MTab4D: Semantic Annotation of Tabular Data with DBpedia

Tracking #: 2894-4108

This paper is currently under review
Authors: 
Phuc Nguyen
Natthawut Kertkeidkachorn1
Ryutaro Ichise
Hideaki Takeda

Responsible editor: 
Jens Lehmann

Submission type: 
Full Paper
Abstract: 
Semantic annotation of tabular data is the process of matching table elements with knowledge graphs. As a result, the table contents could be interpreted or inferred using knowledge graph concepts, enabling them to be useful in downstream applications such as data analytics and management. Nevertheless, semantic annotation tasks are challenging due to insufficient tabular data descriptions, heterogeneous schema, and vocabulary issues.
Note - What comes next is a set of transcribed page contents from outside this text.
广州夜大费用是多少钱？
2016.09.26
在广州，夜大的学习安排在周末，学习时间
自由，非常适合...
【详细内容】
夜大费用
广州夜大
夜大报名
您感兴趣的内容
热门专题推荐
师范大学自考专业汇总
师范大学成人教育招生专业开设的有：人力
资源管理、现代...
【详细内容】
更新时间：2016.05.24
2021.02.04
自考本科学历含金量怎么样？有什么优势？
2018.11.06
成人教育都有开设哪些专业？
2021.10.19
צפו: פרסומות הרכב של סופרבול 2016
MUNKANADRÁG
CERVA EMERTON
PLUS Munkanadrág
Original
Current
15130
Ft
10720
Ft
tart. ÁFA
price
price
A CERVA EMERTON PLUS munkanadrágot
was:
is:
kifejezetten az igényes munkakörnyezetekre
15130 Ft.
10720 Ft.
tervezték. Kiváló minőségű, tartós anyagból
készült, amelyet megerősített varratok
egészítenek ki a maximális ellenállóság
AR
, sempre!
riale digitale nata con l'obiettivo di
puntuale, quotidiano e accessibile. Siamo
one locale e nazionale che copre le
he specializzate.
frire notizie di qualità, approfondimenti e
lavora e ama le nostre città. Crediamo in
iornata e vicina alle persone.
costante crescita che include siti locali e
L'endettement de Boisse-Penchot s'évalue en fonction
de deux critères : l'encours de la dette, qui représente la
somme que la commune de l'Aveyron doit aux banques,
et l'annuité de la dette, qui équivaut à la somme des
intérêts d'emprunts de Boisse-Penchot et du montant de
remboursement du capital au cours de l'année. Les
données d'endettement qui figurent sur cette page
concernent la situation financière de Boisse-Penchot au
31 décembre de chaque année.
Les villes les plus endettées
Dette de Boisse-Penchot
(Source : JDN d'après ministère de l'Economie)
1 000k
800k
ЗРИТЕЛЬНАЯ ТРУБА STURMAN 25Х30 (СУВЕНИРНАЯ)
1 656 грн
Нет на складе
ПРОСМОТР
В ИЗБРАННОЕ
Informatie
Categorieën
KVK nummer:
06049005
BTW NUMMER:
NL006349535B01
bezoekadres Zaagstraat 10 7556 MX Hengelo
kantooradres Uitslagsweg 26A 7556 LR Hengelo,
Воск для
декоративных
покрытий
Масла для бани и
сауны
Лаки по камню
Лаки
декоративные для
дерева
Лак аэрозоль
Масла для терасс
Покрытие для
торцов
This paper presents an automatic semantic annotation system for tabular data, called MTab4D, to generate annotations with DBpedia in three annotation tasks: 1) Cell-Entity (CEA), 2) Column-Type (CTA), and 3) Column Pair-Property (CPA). In particular, we propose an annotation pipeline that combines multiple matching signals from different table elements to address schema heterogeneity, data ambiguity, and noisiness. Additionally, this paper provides insightful analysis and extra resources on benchmarking semantic annotation with knowledge graphs. Experimental results on the original and adapted datasets of the Semantic Web Challenge on Tabular Data to Knowledge Graph Matching (SemTab 2019) show that our system achieves an impressive performance for the three annotation tasks. MTab4D's repository is publicly available at https://github.com/phucty/mtab4dbpedia.
Full PDF Version: 
Tags: 
Under Review